> WORK ITEM: Each line that holds the word "unseren" counts once; give the total for the records below and nothing else.

(Source data)

——————————

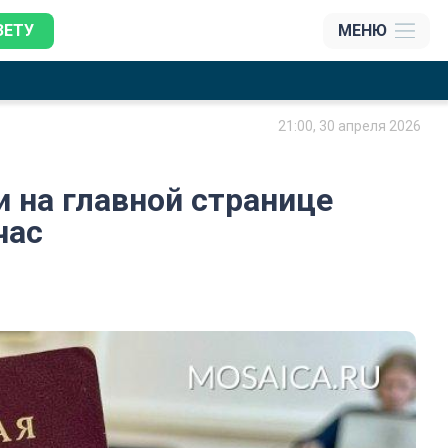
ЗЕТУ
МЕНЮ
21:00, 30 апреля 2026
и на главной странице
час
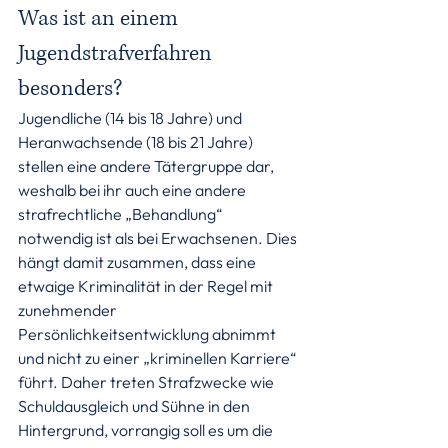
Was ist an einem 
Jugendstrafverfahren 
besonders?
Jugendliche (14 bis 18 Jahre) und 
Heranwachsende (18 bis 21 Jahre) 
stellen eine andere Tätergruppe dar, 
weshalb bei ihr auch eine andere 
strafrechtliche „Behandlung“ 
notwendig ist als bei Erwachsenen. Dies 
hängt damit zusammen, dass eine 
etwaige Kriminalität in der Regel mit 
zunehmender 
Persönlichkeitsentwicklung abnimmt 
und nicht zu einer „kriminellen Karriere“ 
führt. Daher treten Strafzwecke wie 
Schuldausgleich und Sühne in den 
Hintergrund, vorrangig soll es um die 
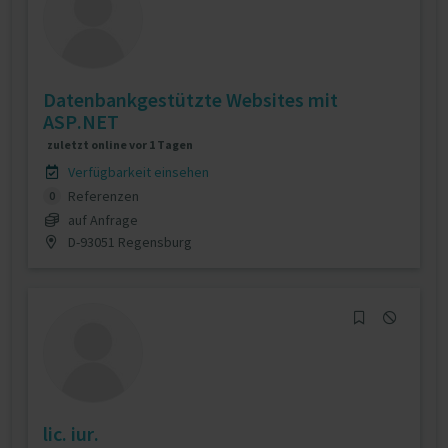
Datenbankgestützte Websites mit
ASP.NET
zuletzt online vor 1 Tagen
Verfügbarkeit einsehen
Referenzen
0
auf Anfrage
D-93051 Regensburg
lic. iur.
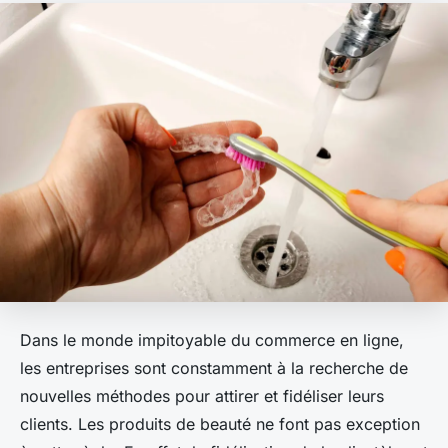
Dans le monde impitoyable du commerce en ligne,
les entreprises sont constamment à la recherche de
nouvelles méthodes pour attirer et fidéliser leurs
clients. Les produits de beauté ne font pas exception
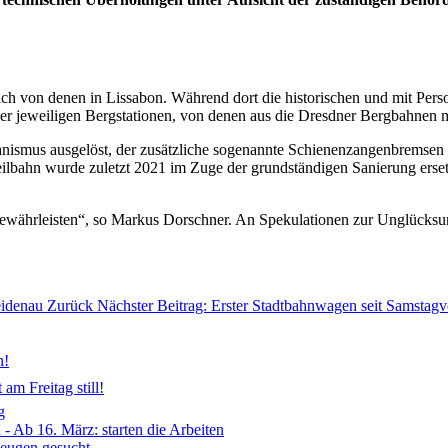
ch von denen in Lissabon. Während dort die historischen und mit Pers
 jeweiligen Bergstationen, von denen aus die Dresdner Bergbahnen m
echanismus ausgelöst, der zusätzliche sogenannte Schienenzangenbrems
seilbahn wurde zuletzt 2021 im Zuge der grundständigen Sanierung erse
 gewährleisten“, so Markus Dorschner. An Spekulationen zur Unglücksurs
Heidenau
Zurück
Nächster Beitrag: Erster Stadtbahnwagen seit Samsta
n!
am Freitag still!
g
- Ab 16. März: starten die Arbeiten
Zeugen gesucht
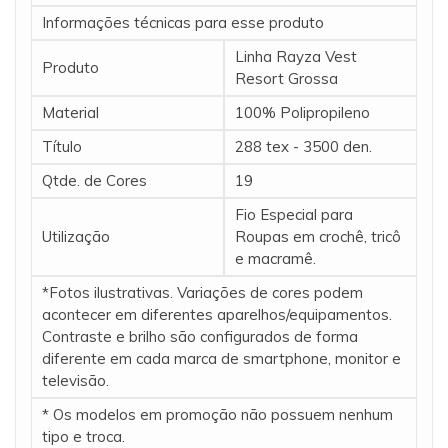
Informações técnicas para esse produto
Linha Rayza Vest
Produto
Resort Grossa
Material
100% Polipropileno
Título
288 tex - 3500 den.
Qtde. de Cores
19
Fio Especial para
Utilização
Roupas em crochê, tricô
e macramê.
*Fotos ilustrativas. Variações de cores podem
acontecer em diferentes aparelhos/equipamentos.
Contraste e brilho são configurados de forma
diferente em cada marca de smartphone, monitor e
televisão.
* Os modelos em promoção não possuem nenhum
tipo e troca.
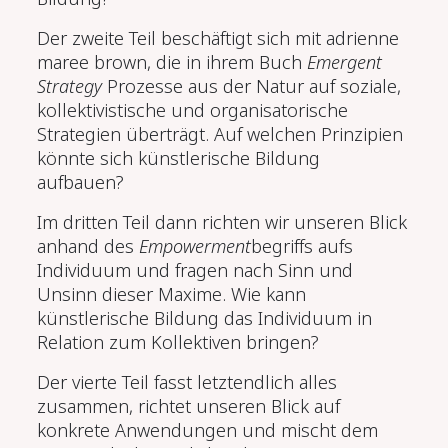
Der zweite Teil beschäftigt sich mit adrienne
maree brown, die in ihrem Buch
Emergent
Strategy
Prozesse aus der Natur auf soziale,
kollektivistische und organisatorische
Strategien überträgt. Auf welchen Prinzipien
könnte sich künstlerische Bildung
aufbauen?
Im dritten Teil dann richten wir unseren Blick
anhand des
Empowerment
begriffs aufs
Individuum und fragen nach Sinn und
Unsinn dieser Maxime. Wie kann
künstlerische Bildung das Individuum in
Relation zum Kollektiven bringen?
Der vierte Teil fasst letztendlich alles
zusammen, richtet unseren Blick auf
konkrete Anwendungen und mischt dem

——————————

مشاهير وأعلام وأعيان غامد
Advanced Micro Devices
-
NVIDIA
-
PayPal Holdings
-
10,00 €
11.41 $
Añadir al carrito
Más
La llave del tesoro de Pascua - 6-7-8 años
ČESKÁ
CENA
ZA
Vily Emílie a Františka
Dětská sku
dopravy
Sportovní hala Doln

——————————

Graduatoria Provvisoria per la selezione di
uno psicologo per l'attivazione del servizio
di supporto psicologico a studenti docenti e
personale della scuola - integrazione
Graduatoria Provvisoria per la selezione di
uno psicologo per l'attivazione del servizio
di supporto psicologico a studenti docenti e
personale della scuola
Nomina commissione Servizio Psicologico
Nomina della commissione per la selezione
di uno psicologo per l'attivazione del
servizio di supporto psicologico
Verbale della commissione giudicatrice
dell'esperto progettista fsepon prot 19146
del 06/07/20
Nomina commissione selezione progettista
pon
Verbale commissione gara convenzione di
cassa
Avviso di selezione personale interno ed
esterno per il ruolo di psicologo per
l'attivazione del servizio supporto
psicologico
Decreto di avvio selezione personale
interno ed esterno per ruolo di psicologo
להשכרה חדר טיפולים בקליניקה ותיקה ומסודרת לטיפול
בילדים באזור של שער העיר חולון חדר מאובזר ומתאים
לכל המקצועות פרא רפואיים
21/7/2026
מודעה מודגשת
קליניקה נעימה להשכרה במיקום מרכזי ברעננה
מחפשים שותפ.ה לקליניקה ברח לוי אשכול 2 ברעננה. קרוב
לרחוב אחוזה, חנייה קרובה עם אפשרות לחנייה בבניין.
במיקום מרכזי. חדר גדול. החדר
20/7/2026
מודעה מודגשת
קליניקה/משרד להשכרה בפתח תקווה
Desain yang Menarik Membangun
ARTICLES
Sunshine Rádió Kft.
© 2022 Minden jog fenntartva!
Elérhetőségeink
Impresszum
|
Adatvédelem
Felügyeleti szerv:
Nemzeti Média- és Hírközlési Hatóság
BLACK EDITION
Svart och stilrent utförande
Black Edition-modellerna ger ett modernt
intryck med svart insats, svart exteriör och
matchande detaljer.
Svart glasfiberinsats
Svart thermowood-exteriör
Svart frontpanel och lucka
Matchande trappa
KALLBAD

——————————

> FINISHED EXERCISE: 2